Real estate prices remain a hot topic for Canadians, especially in the context of affordability and market stability. And with an average home sale price of $472,247, Canadians are no strangers to expensive housing. In one of their latest studies, researchers at Point2 Homes decided to delve deeper into the topic of high-end housing to see exactly how much luxury real estate was available on the market, and the implications to consumers.
By looking into the number of homes listed for sale priced $1 million and above, and comparing it to the overall offerings of Canada’s 50 largest cities, Point2 Homes calculated the luxury home concentration for each city, also known as the luxury ratio.
Hover your mouse over each bar to see where each city stands:
To nobody’s surprise, Vancouver is firmly entrenched as Canada’s ultimate leader in luxury real estate, with 76 per cent of all homes for sale listed for $1 million and above. Furthermore, the Greater Vancouver cities of Burnaby, Coquitlam and Richmond also rank among the nation’s top five markets, when it comes to the luxury home ratio. However, the Greater Toronto Area’s luxury market also shows its muscles, as Richmond Hill came second in our ranking, with 67 per cent of all listed homes sporting prices above the $1 million threshold.
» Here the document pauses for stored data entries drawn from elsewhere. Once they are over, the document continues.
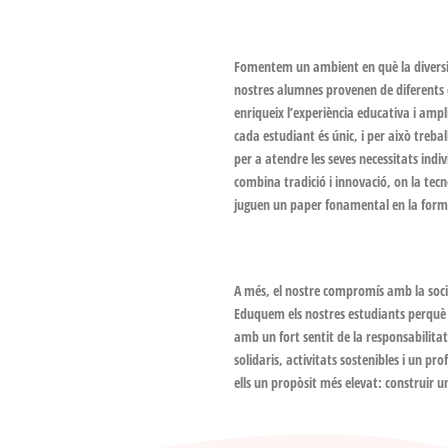
Fomentem un ambient en què la diversita
nostres alumnes provenen de diferents co
enriqueix l’experiència educativa i ampl
cada estudiant és únic, i per això treba
per a atendre les seves necessitats ind
combina tradició i innovació, on la tecno
juguen un paper fonamental en la forma
A més, el nostre compromís amb la soci
Eduquem els nostres estudiants perquè 
amb un fort sentit de la responsabilitat
solidaris, activitats sostenibles i un p
ells un propòsit més elevat: construir un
Despite market stabilization, GTA luxury offerings still abound
While Toronto itself is only #13 on our list, with a 29 per cent luxury ratio, it’s important to bear in mind that the Toronto real estate market boasts an overall for-sale inventory of 6,232 properties, about three times that of Vancouver. At the same time, the two real estate giants have approximately the same number of luxury listings – circa 1,800 properties.
The province of Ontario itself is fruitful ground for luxury real estate, with 23 cities on our list, most notably Richmond Hill as the runner-up for highest concentration of luxury homes vs average-priced properties.
The York Region’s Vaughan also ranks among the top 10, coming in eighth with 51 per cent of all listings above $1 million. Oakville and Markham came in sixth, both sporting a 54 per cent luxury ratio. Overall, the real estate markets of four cities in the 905 are more than 50 per cent composed of luxury listings. The GTA’s Burlington, Mississauga, Milton, and Whitby are also among Canada’s top 20 cities in terms of luxury home ratios, and are joined by Hamilton as well.
Although Vancouver also maintains a leading position in the uber-luxury category of homes priced $5 million and above, the runner-up, Toronto, remains a competitor to contend with – although the GTA’s recent real estate slump might change future outlooks.
Similarly to the luxury ratio, we calculated the uber-luxury ratio by tallying the number of properties priced $5 million and above and comparing it to the overall supply in Canada’s largest cities. Only 23 of the country’s most significant cities offer homes at this price point. You can hover your cursor above the chart below to see the exact numbers.
GTA challenges Vancouver in ultra-luxury category
With 11 per cent of all Vancouver homes for sale listed for over $5 million, the west coast powerhouse easily ranks as the most expensive city in Canada. In fact, most countrywide rankings of the top-most expensive homes tend to be dominated by Vancouver listings or properties from cities in the surrounding area, like Langley. This British Columbia city ranks second nationwide, with 2.2 per cent of all active listings being uber-luxury homes.
However, looking at sheer property numbers, it becomes obvious that Toronto is the true uber-luxury runner up, despite having a ratio of only 1.5 per cent. Overall, the Toronto luxury real estate market currently boasts 94 properties above the uber-luxury threshold, surpassed only by Vancouver with 214 properties.
Greater Toronto also took Greater Vancouver on – while the latter features five municipalities in our top 20 uber-luxury ranking, the GTA boasts eight in the form of Toronto, Richmond Hill, Oakville, Vaughan, Milton, Burlington, Markham and Mississauga.